Task objective ->
Examine each line of the data. Copy those that contain the string "kişiler".

[Material to process]

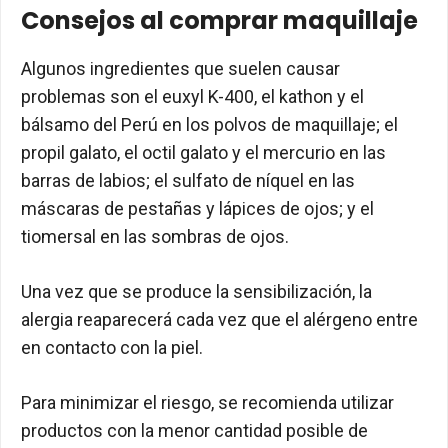
Consejos al comprar maquillaje
Algunos ingredientes que suelen causar
problemas son el euxyl K-400, el kathon y el
bálsamo del Perú en los polvos de maquillaje; el
propil galato, el octil galato y el mercurio en las
barras de labios; el sulfato de níquel en las
máscaras de pestañas y lápices de ojos; y el
tiomersal en las sombras de ojos.
Una vez que se produce la sensibilización, la
alergia reaparecerá cada vez que el alérgeno entre
en contacto con la piel.
Para minimizar el riesgo, se recomienda utilizar
productos con la menor cantidad posible de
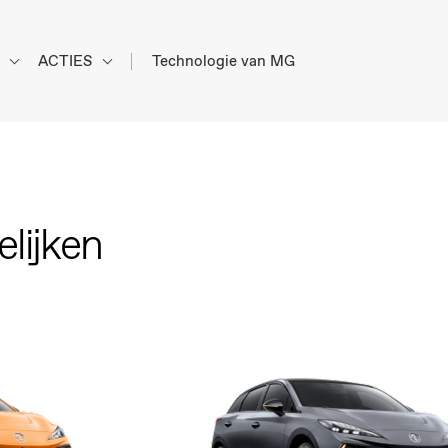
d
ACTIES
Technologie van MG
lijken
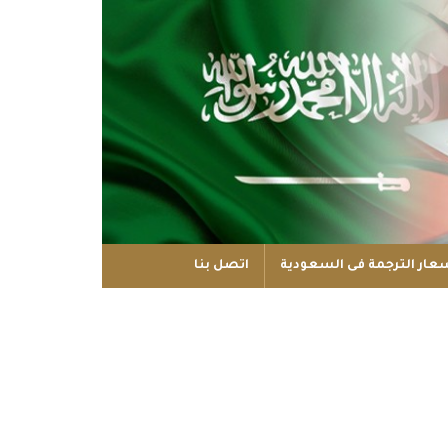
عار الترجمة فى السعودية
اتصل بنا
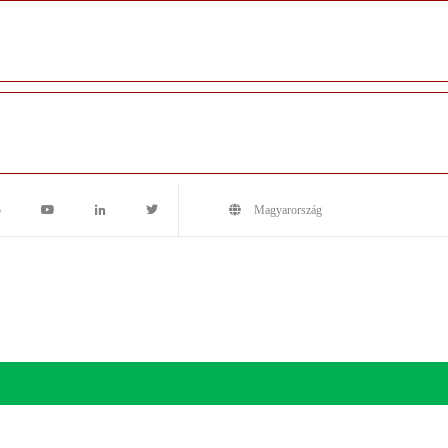
5
Magyarország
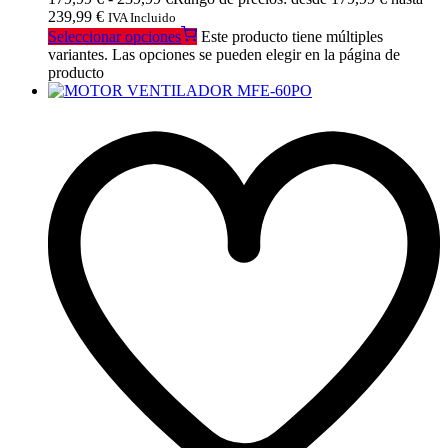
239,99 €
IVA Incluido
Seleccionar opciones
Este producto tiene múltiples
variantes. Las opciones se pueden elegir en la página de
producto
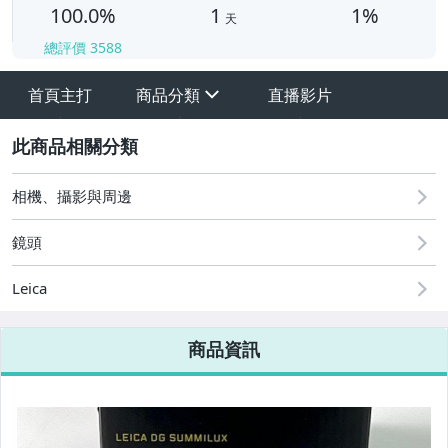
100.0%
1
1%
天
總評價
3588
首頁主打
商品分類
直播影片
sign
2
相機、攝影與周邊
鏡頭
Leica
【手機】Apple
商品資訊
【手機】Samsung
【手機】Huawei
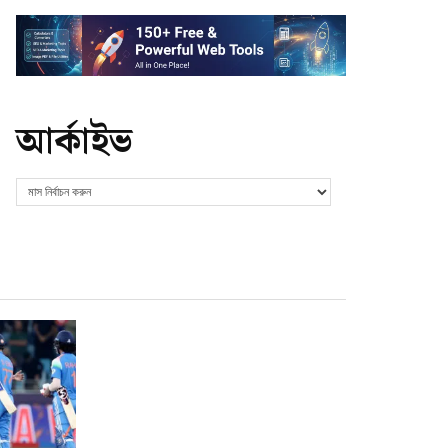
আর্কাইভ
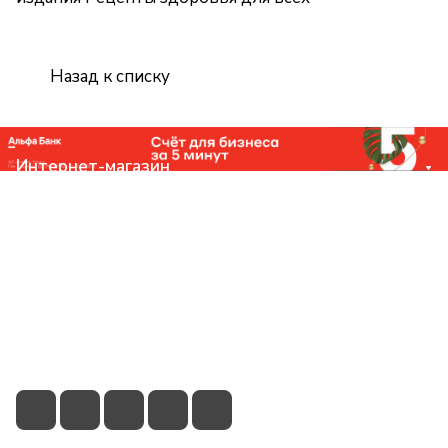
Назад к списку
Интернет-магазин
Компания
Помощь
Контакты
+7 (831) 266-0321
info@knizhniy.com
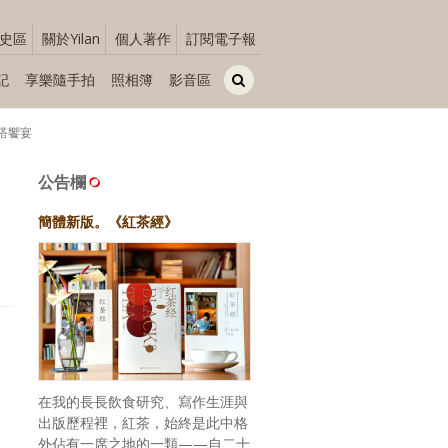
史區
關於Yilan
個人著作
訂閱電子報
記
享樂隨手拍
照相簿
影音區
餐搭饗宴
洲
公告欄
簡體新版。《紅茶經》
在我的長長飲食研究、寫作生涯與
出版歷程裡，紅茶，始終是此中格
外佔有一席之地的一類——自二十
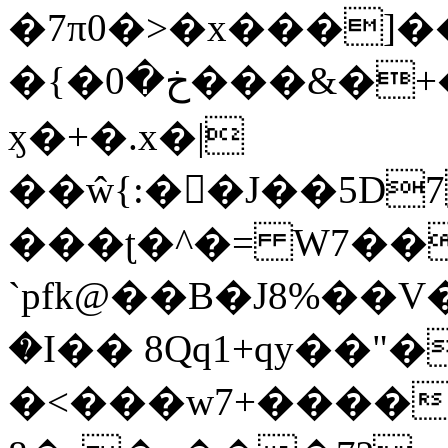
�7π0�>�x���]
�{�خ�0���&�+�zwYFEÙ4�~�_�̾�
ӽ�+�.x�|
��ŵ{:��J��5D7��
���ʈ�^�= W7��
`pfk@��B�J8%��V����\ߤ��/o��d��6b�@��J�tqw3�}>Y]������<�b��̌��{B���~v_v��fT`��88��
�I�� 8Qq1+qy��"�
�<���w󠒪7+�����X�n�F�a��M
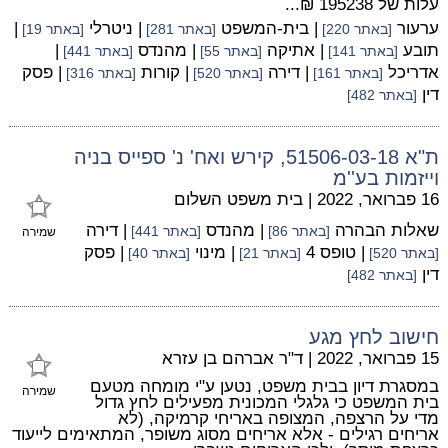
עלות של 195238 ₪...
ערעור
| בית-המשפט
| ניטרלי
|
[באתר 220]
[באתר 281]
[באתר 19]
תובע
| אתיקה
| מהנדס
|
[באתר 141]
[באתר 55]
[באתר 441]
אדריכל
| דירה
| קורות
| פסק
[באתר 161]
[באתר 520]
[באתר 316]
דין
[באתר 482]
ת"א 51506-03-18, קירש ואח' נ' ספייס בניה
וייזמות בע''מ
16 פברואר, 2022
|
בית משפט השלום
שאלות הבהרה
| מהנדס
| דירה
[באתר 86]
[באתר 441]
שמירה
| טופס 4
| מינוי
| פסק
[באתר 520]
[באתר 21]
[באתר 40]
דין
[באתר 482]
חישוב לחץ מגע
15 פברואר, 2022
|
ד"ר אברהם בן עזרא
במסגרת דיון בבית משפט, נטען ע"י מומחה מטעם
שמירה
בית המשפט כי גלגלי המכונית מפעילים לחץ גדול
מדי על הרצפה, המצופה באריחי קרמיקה, (לא
אריחים רגילים - אלא אריחים מסוג משופר, המתאימים לייעוד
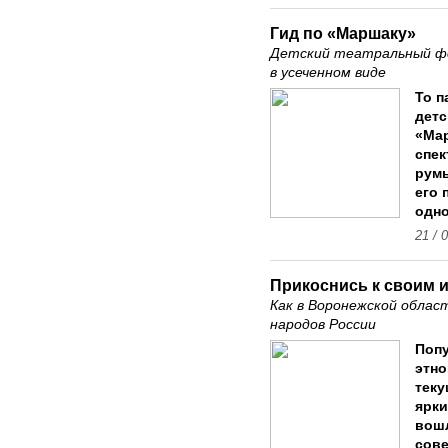
Гид по «Маршаку»
Детский театральный ф
в усеченном виде
То п
детс
«Ма
спек
румы
его 
одно
21 / 
Прикоснись к своим 
Как в Воронежской облас
народов России
Попу
этно
теку
ярки
вошл
сове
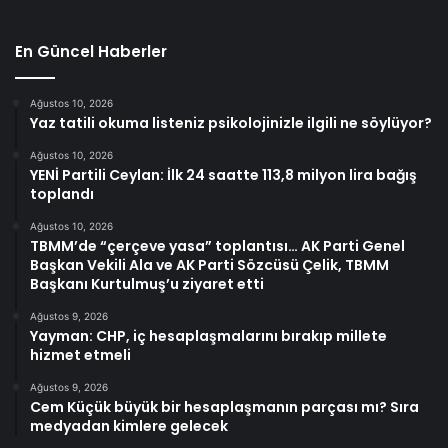
En Güncel Haberler
Ağustos 10, 2026
Yaz tatili okuma listeniz psikolojinizle ilgili ne söylüyor?
Ağustos 10, 2026
YENİ Partili Ceylan: İlk 24 saatte 113,8 milyon lira bağış
toplandı
Ağustos 10, 2026
TBMM’de “çerçeve yasa” toplantısı… AK Parti Genel
Başkan Vekili Ala ve AK Parti Sözcüsü Çelik, TBMM
Başkanı Kurtulmuş’u ziyaret etti
Ağustos 9, 2026
Yayman: CHP, iç hesaplaşmalarını bırakıp millete
hizmet etmeli
Ağustos 9, 2026
Cem Küçük büyük bir hesaplaşmanın parçası mı? Sıra
medyadan kimlere gelecek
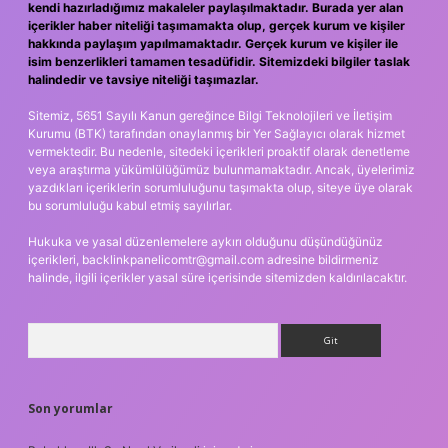
kendi hazırladığımız makaleler paylaşılmaktadır. Burada yer alan
içerikler haber niteliği taşımamakta olup, gerçek kurum ve kişiler
hakkında paylaşım yapılmamaktadır. Gerçek kurum ve kişiler ile
isim benzerlikleri tamamen tesadüfidir. Sitemizdeki bilgiler taslak
halindedir ve tavsiye niteliği taşımazlar.
Sitemiz, 5651 Sayılı Kanun gereğince Bilgi Teknolojileri ve İletişim
Kurumu (BTK) tarafından onaylanmış bir Yer Sağlayıcı olarak hizmet
vermektedir. Bu nedenle, sitedeki içerikleri proaktif olarak denetleme
veya araştırma yükümlülüğümüz bulunmamaktadır. Ancak, üyelerimiz
yazdıkları içeriklerin sorumluluğunu taşımakta olup, siteye üye olarak
bu sorumluluğu kabul etmiş sayılırlar.
Hukuka ve yasal düzenlemelere aykırı olduğunu düşündüğünüz
içerikleri,
backlinkpanelicomtr@gmail.com
adresine bildirmeniz
halinde, ilgili içerikler yasal süre içerisinde sitemizden kaldırılacaktır.
Arama
Son yorumlar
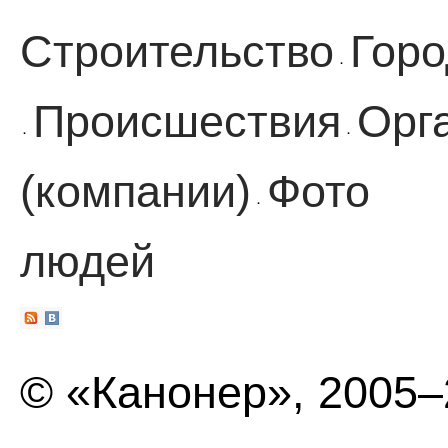
Строительство
Горо
·
Происшествия
Орг
·
·
(компании)
Фото
·
людей
© «Канонер», 2005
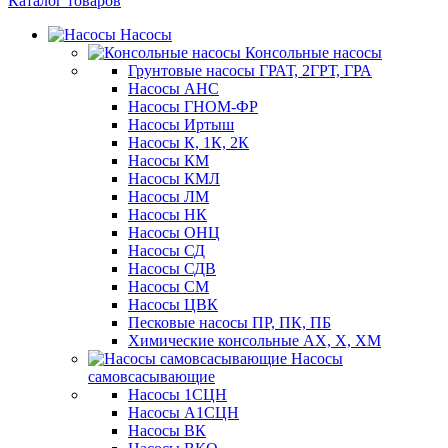
Каталог товаров
Насосы
Консольные насосы
Грунтовые насосы ГРАТ, 2ГРТ, ГРА
Насосы АНС
Насосы ГНОМ-ФР
Насосы Иртыш
Насосы К, 1К, 2К
Насосы КМ
Насосы КМЛ
Насосы ЛМ
Насосы НК
Насосы ОНЦ
Насосы СД
Насосы СДВ
Насосы СМ
Насосы ЦВК
Песковые насосы ПР, ПК, ПБ
Химические консольные АХ, Х, ХМ
Насосы
самовсасывающие
Насосы 1СЦН
Насосы А1СЦН
Насосы ВК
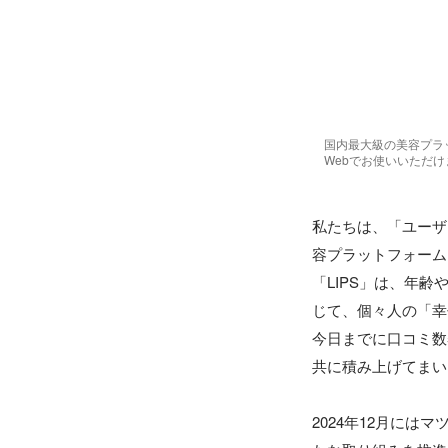
国内最大級の美容プラット
Webでお使いいただけ
私たちは、「ユーザ
容プラットフォーム
「LIPS」は、年
じて、個々人の「幸
今日までに口コミ数5
共に積み上げてまい
2024年12月に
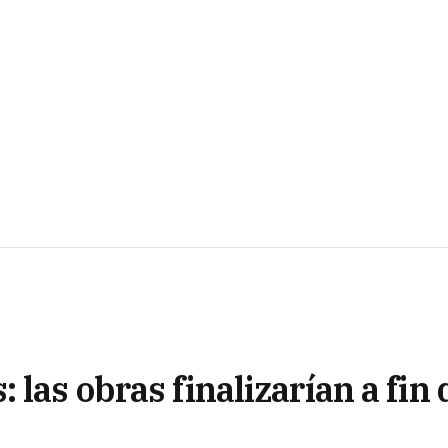
las obras finalizarían a fin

[/Material to process]

Solution for this task ->
içerikler haber niteliği taşımamakta olup, gerçek kurum ve kişiler
hakkında paylaşım yapılmamaktadır. Gerçek kurum ve kişiler ile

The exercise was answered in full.